**Brief**
Your answer must be an exact copy of the entries below, with no pictures in it.

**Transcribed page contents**

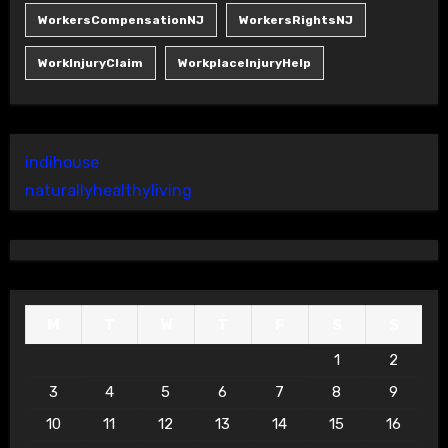
WorkersCompensationNJ
WorkersRightsNJ
WorkInjuryClaim
WorkplaceInjuryHelp
indihouse
naturallyhealthyliving
M
T
W
T
F
S
S
1
2
3
4
5
6
7
8
9
10
11
12
13
14
15
16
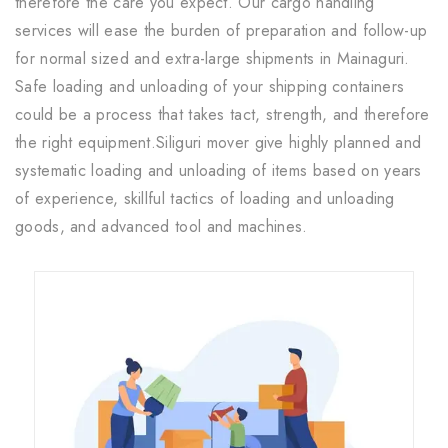
therefore the care you expect. Our cargo handling
services will ease the burden of preparation and follow-up
for normal sized and extra-large shipments in Mainaguri.
Safe loading and unloading of your shipping containers
could be a process that takes tact, strength, and therefore
the right equipment.Siliguri mover give highly planned and
systematic loading and unloading of items based on years
of experience, skillful tactics of loading and unloading
goods, and advanced tool and machines.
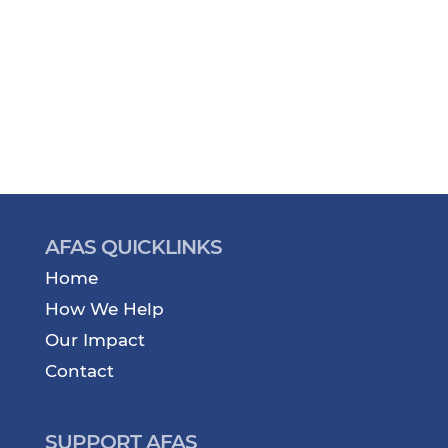
AFAS QUICKLINKS
Home
How We Help
Our Impact
Contact
SUPPORT AFAS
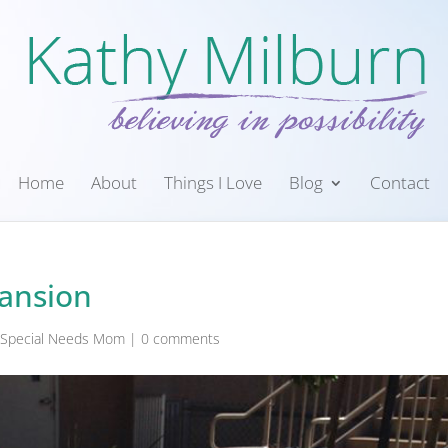
Home
About
Things I Love
Blog
Contact
pansion
a Special Needs Mom
|
0 comments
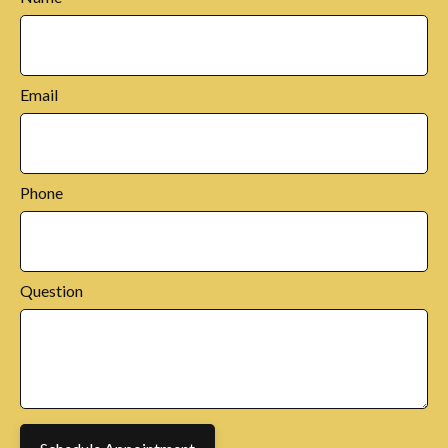
Email
Phone
Question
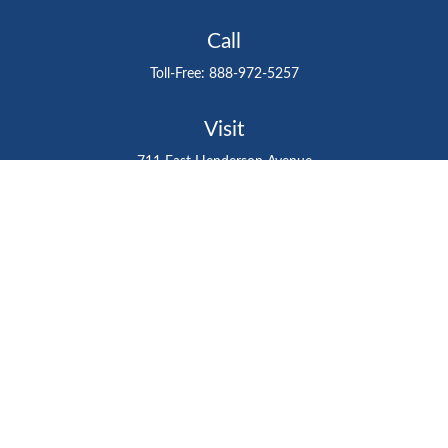
Call
Toll-Free:
888-972-5257
Visit
711 East Henderson Avenue
Tampa,
FL
33602
Connect
gtefinancialadvisor@gteinvestmentgroup.org
Check the background of your financial professional on
FINRA's
BrokerCheck
.
The content is developed from sources believed to be
providing accurate information. The information in this
material is not intended as tax or legal advice. Please
consult legal or tax professionals for specific information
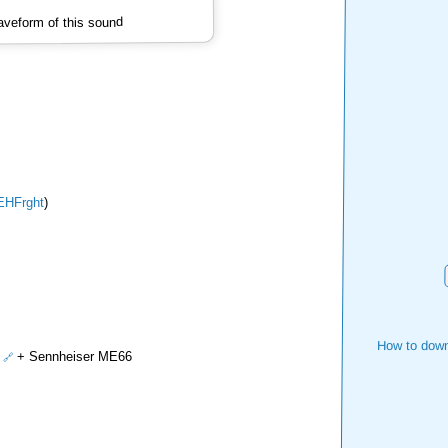
veform of this sound
EHFrght
)
How to down
+ Sennheiser ME66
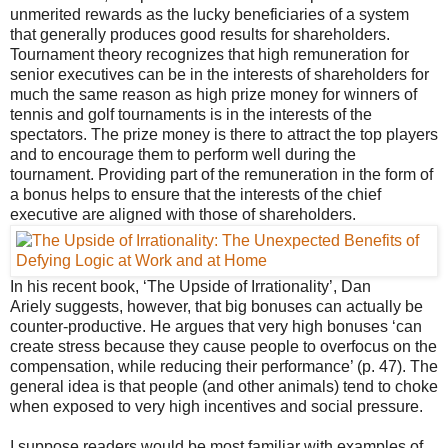
unmerited rewards as the lucky beneficiaries of a system
that generally produces good results for shareholders.
Tournament theory recognizes that high remuneration for
senior executives can be in the interests of shareholders for
much the same reason as high prize money for winners of
tennis and golf tournaments is in the interests of the
spectators. The prize money is there to attract the top players
and to encourage them to perform well during the
tournament. Providing part of the remuneration in the form of
a bonus helps to ensure that the interests of the chief
executive are aligned with those of shareholders.
In his recent book, ‘The Upside of Irrationality’, Dan
Ariely suggests, however, that big bonuses can actually be
counter-productive. He argues that very high bonuses ‘can
create stress because they cause people to overfocus on the
compensation, while reducing their performance’ (p. 47). The
general idea is that people (and other animals) tend to choke
when exposed to very high incentives and social pressure.
I suppose readers would be most familiar with examples of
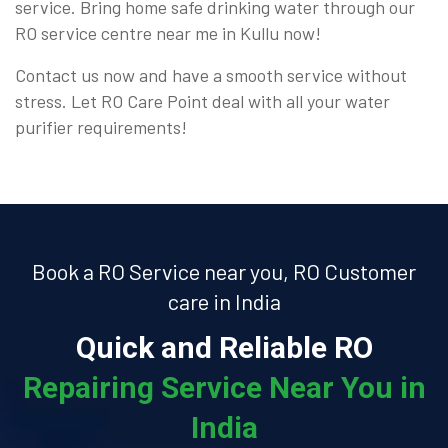
service. Bring home safe drinking water through our
RO service centre near me in Kullu now!
Contact us now and have a smooth service without
stress. Let RO Care Point deal with all your water
purifier requirements!
Book a RO Service near you, RO Customer
care in India
Quick and Reliable RO
Repairing Service Near You in
India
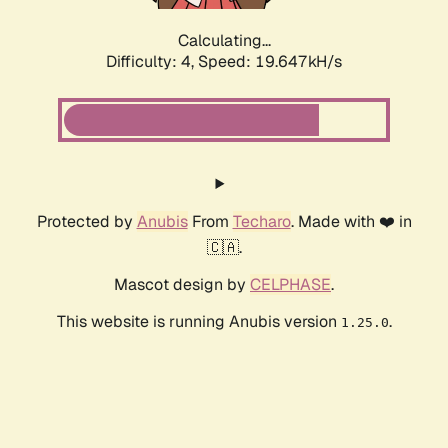
Calculating...
Difficulty: 4,
Speed: 19.647kH/s
Protected by
Anubis
From
Techaro
. Made with ❤️ in
🇨🇦.
Mascot design by
CELPHASE
.
This website is running Anubis version
.
1.25.0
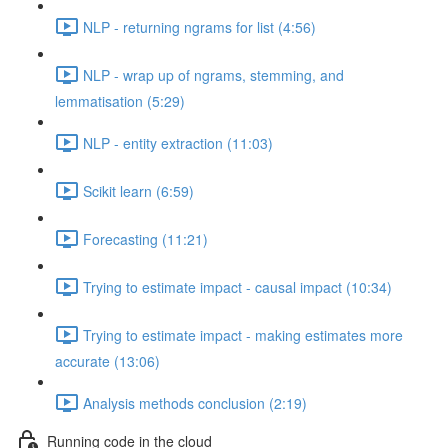
NLP - returning ngrams for list (4:56)
NLP - wrap up of ngrams, stemming, and
lemmatisation (5:29)
NLP - entity extraction (11:03)
Scikit learn (6:59)
Forecasting (11:21)
Trying to estimate impact - causal impact (10:34)
Trying to estimate impact - making estimates more
accurate (13:06)
Analysis methods conclusion (2:19)
Running code in the cloud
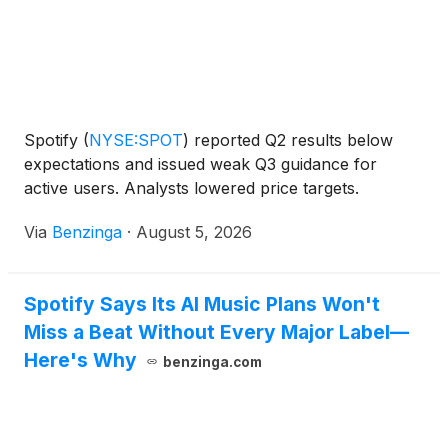
Spotify
(
NYSE:SPOT
)
reported Q2 results below
expectations and issued weak Q3 guidance for
active users. Analysts lowered price targets.
Via
Benzinga
·
August 5, 2026
Spotify Says Its AI Music Plans Won't
Miss a Beat Without Every Major Label—
Here's Why
benzinga.com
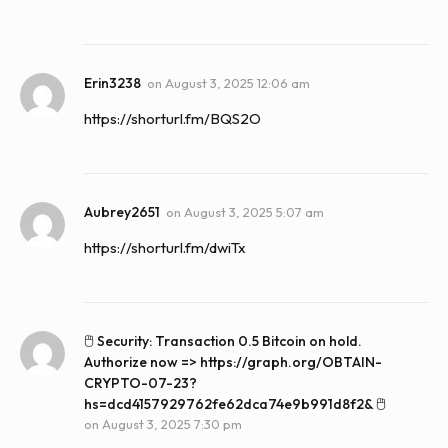
Erin3238
on
August 3, 2025 12:06 am
https://shorturl.fm/BQS2O
Aubrey2651
on
August 3, 2025 5:07 am
https://shorturl.fm/dwiTx
🖱 Security: Transaction 0.5 Bitcoin on hold.
Authorize now => https://graph.org/OBTAIN-
CRYPTO-07-23?
hs=dcd4157929762fe62dca74e9b991d8f2& 🖱
on
August 3, 2025 7:30 pm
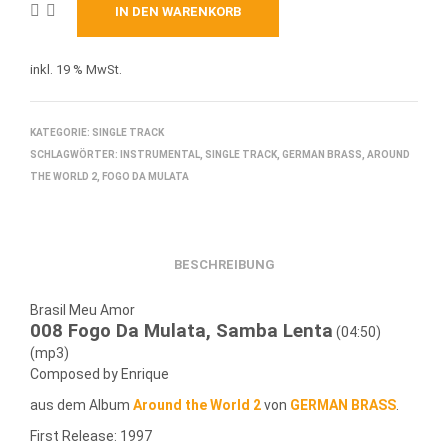
IN DEN WARENKORB
inkl. 19 % MwSt.
KATEGORIE:
SINGLE TRACK
SCHLAGWÖRTER:
INSTRUMENTAL
,
SINGLE TRACK
,
GERMAN BRASS
,
AROUND
THE WORLD 2
,
FOGO DA MULATA
BESCHREIBUNG
Brasil Meu Amor
008 Fogo Da Mulata, Samba Lenta
(04:50)
(mp3)
Composed by Enrique
aus dem Album
Around the World 2
von
GERMAN BRASS
.
First Release: 1997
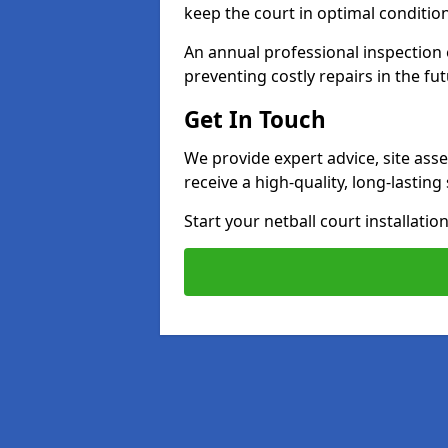
keep the court in optimal conditio
An annual professional inspection e
preventing costly repairs in the fut
Get In Touch
We provide expert advice, site ass
receive a high-quality, long-lastin
Start your netball court installati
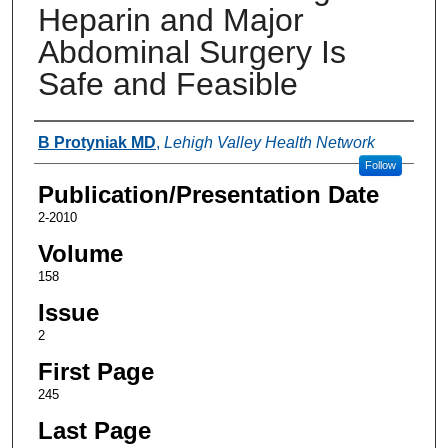
Heparin and Major
Abdominal Surgery Is
Safe and Feasible
Authors
B Protyniak MD
,
Lehigh Valley Health Network
Follow
Publication/Presentation Date
2-2010
Volume
158
Issue
2
First Page
245
Last Page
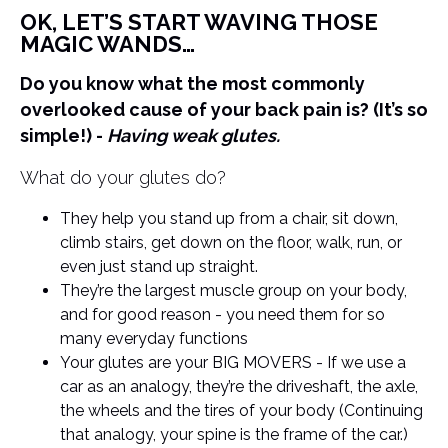
OK, LET’S START WAVING THOSE
MAGIC WANDS…
Do you know what the most commonly
overlooked cause of your back pain is? (It’s so
simple!) -
Having weak glutes.
What do your glutes do?
They help you stand up from a chair, sit down,
climb stairs, get down on the floor, walk, run, or
even just stand up straight.
They’re the largest muscle group on your body,
and for good reason - you need them for so
many everyday functions
Your glutes are your BIG MOVERS - If we use a
car as an analogy, they’re the driveshaft, the axle,
the wheels and the tires of your body (Continuing
that analogy, your spine is the frame of the car.)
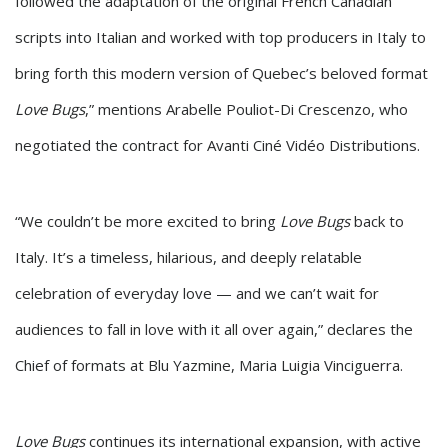
followed the adaptation of the original French Canadian
scripts into Italian and worked with top producers in Italy to
bring forth this modern version of Quebec’s beloved format
Love Bugs
,” mentions Arabelle Pouliot-Di Crescenzo, who
negotiated the contract for Avanti Ciné Vidéo Distributions.
“We couldn’t be more excited to bring
Love Bugs
back to
Italy. It’s a timeless, hilarious, and deeply relatable
celebration of everyday love — and we can’t wait for
audiences to fall in love with it all over again,” declares the
Chief of formats at Blu Yazmine, Maria Luigia Vinciguerra.
Love Bugs
continues its international expansion, with active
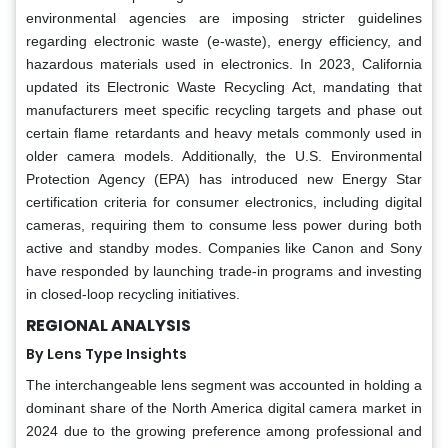
environmental agencies are imposing stricter guidelines
regarding electronic waste (e-waste), energy efficiency, and
hazardous materials used in electronics. In 2023, California
updated its Electronic Waste Recycling Act, mandating that
manufacturers meet specific recycling targets and phase out
certain flame retardants and heavy metals commonly used in
older camera models. Additionally, the U.S. Environmental
Protection Agency (EPA) has introduced new Energy Star
certification criteria for consumer electronics, including digital
cameras, requiring them to consume less power during both
active and standby modes. Companies like Canon and Sony
have responded by launching trade-in programs and investing
in closed-loop recycling initiatives.
REGIONAL ANALYSIS
By Lens Type Insights
The interchangeable lens segment was accounted in holding a
dominant share of the North America digital camera market in
2024 due to the growing preference among professional and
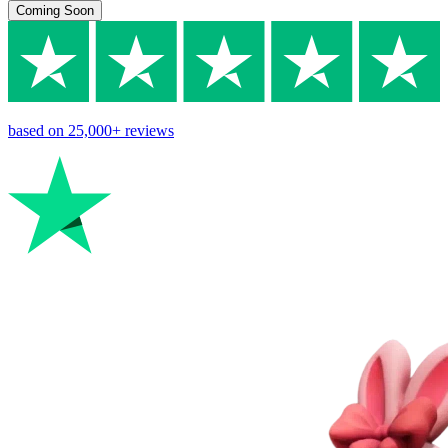
Coming Soon
based on
25,000+
reviews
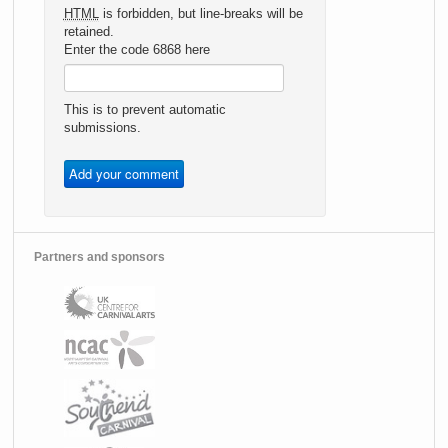
HTML
is forbidden, but line-breaks will be
retained.
Enter the code 6868 here
This is to prevent automatic
submissions.
Partners and sponsors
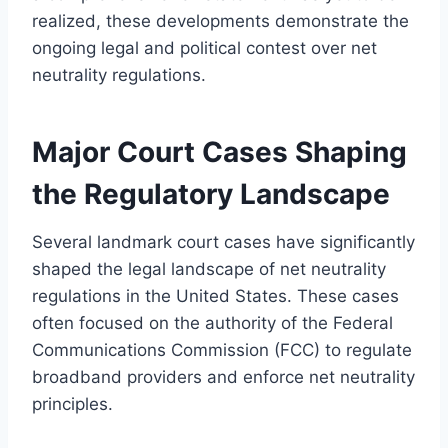
realized, these developments demonstrate the
ongoing legal and political contest over net
neutrality regulations.
Major Court Cases Shaping
the Regulatory Landscape
Several landmark court cases have significantly
shaped the legal landscape of net neutrality
regulations in the United States. These cases
often focused on the authority of the Federal
Communications Commission (FCC) to regulate
broadband providers and enforce net neutrality
principles.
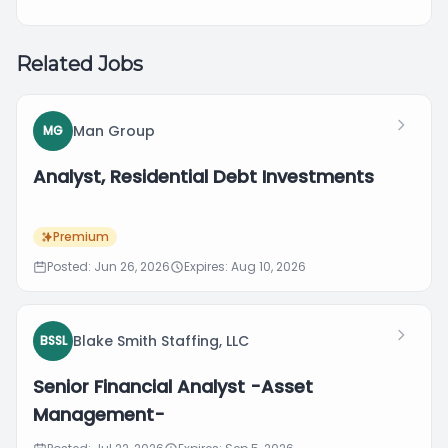
Related Jobs
Man Group
MG
Analyst, Residential Debt Investments
Premium
Posted: Jun 26, 2026
Expires: Aug 10, 2026
Blake Smith Staffing, LLC
BSSL
Senior Financial Analyst -Asset
Management-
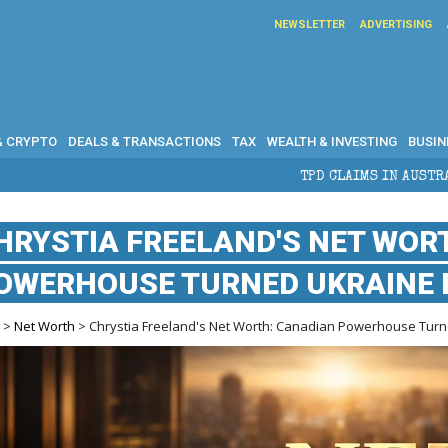
NEWSLETTER
ADVERTISING
& CRYPTO
DEALS & TRANSACTIONS
TAX
WEALTH & INVESTING
BUSIN
TPD CLAIMS IN AUSTRALIA: ELIGIBILITY
HRYSTIA FREELAND'S NET WOR
OWERHOUSE TURNED UKRAINE 
e
>
Net Worth
> Chrystia Freeland's Net Worth: Canadian Powerhouse Turn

**Response below**
WorkersCompensationNJ
WorkersRightsNJ
WorkInjuryClaim
WorkplaceInjuryHelp
indihouse
naturallyhealthyliving
M
T
W
T
F
S
S
1
2
3
4
5
6
7
8
9
10
11
12
13
14
15
16
therefore the care you expect. Our cargo handling
services will ease the burden of preparation and follow-up
for normal sized and extra-large shipments in Mainaguri.
Safe loading and unloading of your shipping containers
could be a process that takes tact, strength, and therefore
the right equipment.Siliguri mover give highly planned and
systematic loading and unloading of items based on years
of experience, skillful tactics of loading and unloading
goods, and advanced tool and machines.
AFAS QUICKLINKS
Home
How We Help
Our Impact
Contact
SUPPORT AFAS
Home
About
Things I Love
Blog
Contact
pansion
a Special Needs Mom
|
0 comments
Email
Phone
Question
Call
Toll-Free:
888-972-5257
Visit
711 East Henderson Avenue
Tampa,
FL
33602
Connect
gtefinancialadvisor@gteinvestmentgroup.org
Check the background of your financial professional on
FINRA's
BrokerCheck
.
The content is developed from sources believed to be
providing accurate information. The information in this
material is not intended as tax or legal advice. Please
consult legal or tax professionals for specific information
veform of this sound
EHFrght
)
How to down
+ Sennheiser ME66
unmerited rewards as the lucky beneficiaries of a system
that generally produces good results for shareholders.
Tournament theory recognizes that high remuneration for
senior executives can be in the interests of shareholders for
much the same reason as high prize money for winners of
tennis and golf tournaments is in the interests of the
spectators. The prize money is there to attract the top players
and to encourage them to perform well during the
tournament. Providing part of the remuneration in the form of
a bonus helps to ensure that the interests of the chief
executive are aligned with those of shareholders.
In his recent book, ‘The Upside of Irrationality’, Dan
Ariely suggests, however, that big bonuses can actually be
counter-productive. He argues that very high bonuses ‘can
create stress because they cause people to overfocus on the
compensation, while reducing their performance’ (p. 47). The
general idea is that people (and other animals) tend to choke
when exposed to very high incentives and social pressure.
I suppose readers would be most familiar with examples of
service. Bring home safe drinking water through our
RO service centre near me in Kullu now!
Contact us now and have a smooth service without
stress. Let RO Care Point deal with all your water
purifier requirements!
Book a RO Service near you, RO Customer
care in India
Quick and Reliable RO
Repairing Service Near You in
India
Calculating...
Difficulty: 4,
Speed: 19.647kH/s
Protected by
Anubis
From
Techaro
. Made with ❤️ in
🇨🇦.
Mascot design by
CELPHASE
.
This website is running Anubis version
.
1.25.0
NLP - returning ngrams for list (4:56)
NLP - wrap up of ngrams, stemming, and
lemmatisation (5:29)
NLP - entity extraction (11:03)
Scikit learn (6:59)
Forecasting (11:21)
Trying to estimate impact - causal impact (10:34)
Trying to estimate impact - making estimates more
accurate (13:06)
Analysis methods conclusion (2:19)
Running code in the cloud
Spotify
(
NYSE:SPOT
)
reported Q2 results below
expectations and issued weak Q3 guidance for
active users. Analysts lowered price targets.
Via
Benzinga
·
August 5, 2026
Spotify Says Its AI Music Plans Won't
Miss a Beat Without Every Major Label—
Here's Why
benzinga.com
Erin3238
on
August 3, 2025 12:06 am
https://shorturl.fm/BQS2O
Aubrey2651
on
August 3, 2025 5:07 am
https://shorturl.fm/dwiTx
🖱 Security: Transaction 0.5 Bitcoin on hold.
Authorize now => https://graph.org/OBTAIN-
CRYPTO-07-23?
hs=dcd4157929762fe62dca74e9b991d8f2& 🖱
on
August 3, 2025 7:30 pm
IN DEN WARENKORB
inkl. 19 % MwSt.
KATEGORIE:
SINGLE TRACK
SCHLAGWÖRTER:
INSTRUMENTAL
,
SINGLE TRACK
,
GERMAN BRASS
,
AROUND
THE WORLD 2
,
FOGO DA MULATA
BESCHREIBUNG
Brasil Meu Amor
008 Fogo Da Mulata, Samba Lenta
(04:50)
(mp3)
Composed by Enrique
aus dem Album
Around the World 2
von
GERMAN BRASS
.
First Release: 1997
keep the court in optimal conditio
An annual professional inspection e
preventing costly repairs in the fut
Get In Touch
We provide expert advice, site ass
receive a high-quality, long-lastin
Start your netball court installati
Heparin and Major
Abdominal Surgery Is
Safe and Feasible
Authors
B Protyniak MD
,
Lehigh Valley Health Network
Follow
Publication/Presentation Date
2-2010
Volume
158
Issue
2
First Page
245
Last Page
OK, LET’S START WAVING THOSE
MAGIC WANDS…
Do you know what the most commonly
overlooked cause of your back pain is? (It’s so
simple!) -
Having weak glutes.
What do your glutes do?
They help you stand up from a chair, sit down,
climb stairs, get down on the floor, walk, run, or
even just stand up straight.
They’re the largest muscle group on your body,
and for good reason - you need them for so
many everyday functions
Your glutes are your BIG MOVERS - If we use a
car as an analogy, they’re the driveshaft, the axle,
the wheels and the tires of your body (Continuing
that analogy, your spine is the frame of the car.)
followed the adaptation of the original French Canadian
scripts into Italian and worked with top producers in Italy to
bring forth this modern version of Quebec’s beloved format
Love Bugs
,” mentions Arabelle Pouliot-Di Crescenzo, who
negotiated the contract for Avanti Ciné Vidéo Distributions.
“We couldn’t be more excited to bring
Love Bugs
back to
Italy. It’s a timeless, hilarious, and deeply relatable
celebration of everyday love — and we can’t wait for
audiences to fall in love with it all over again,” declares the
Chief of formats at Blu Yazmine, Maria Luigia Vinciguerra.
Love Bugs
continues its international expansion, with active
environmental agencies are imposing stricter guidelines
regarding electronic waste (e-waste), energy efficiency, and
hazardous materials used in electronics. In 2023, California
updated its Electronic Waste Recycling Act, mandating that
manufacturers meet specific recycling targets and phase out
certain flame retardants and heavy metals commonly used in
older camera models. Additionally, the U.S. Environmental
Protection Agency (EPA) has introduced new Energy Star
certification criteria for consumer electronics, including digital
cameras, requiring them to consume less power during both
active and standby modes. Companies like Canon and Sony
have responded by launching trade-in programs and investing
in closed-loop recycling initiatives.
REGIONAL ANALYSIS
By Lens Type Insights
The interchangeable lens segment was accounted in holding a
dominant share of the North America digital camera market in
2024 due to the growing preference among professional and
Coming Soon
based on
25,000+
reviews
HTML
is forbidden, but line-breaks will be
retained.
Enter the code 6868 here
This is to prevent automatic
submissions.
Partners and sponsors
realized, these developments demonstrate the
ongoing legal and political contest over net
neutrality regulations.
Major Court Cases Shaping
the Regulatory Landscape
Several landmark court cases have significantly
shaped the legal landscape of net neutrality
regulations in the United States. These cases
often focused on the authority of the Federal
Communications Commission (FCC) to regulate
broadband providers and enforce net neutrality
principles.
Related Jobs
Man Group
MG
Analyst, Residential Debt Investments
Premium
Posted: Jun 26, 2026
Expires: Aug 10, 2026
Blake Smith Staffing, LLC
BSSL
Senior Financial Analyst -Asset
Management-
NEWSLETTER
ADVERTISING
& CRYPTO
DEALS & TRANSACTIONS
TAX
WEALTH & INVESTING
BUSIN
TPD CLAIMS IN AUSTRALIA: ELIGIBILITY
HRYSTIA FREELAND'S NET WOR
OWERHOUSE TURNED UKRAINE 
e
>
Net Worth
> Chrystia Freeland's Net Worth: Canadian Powerhouse Turn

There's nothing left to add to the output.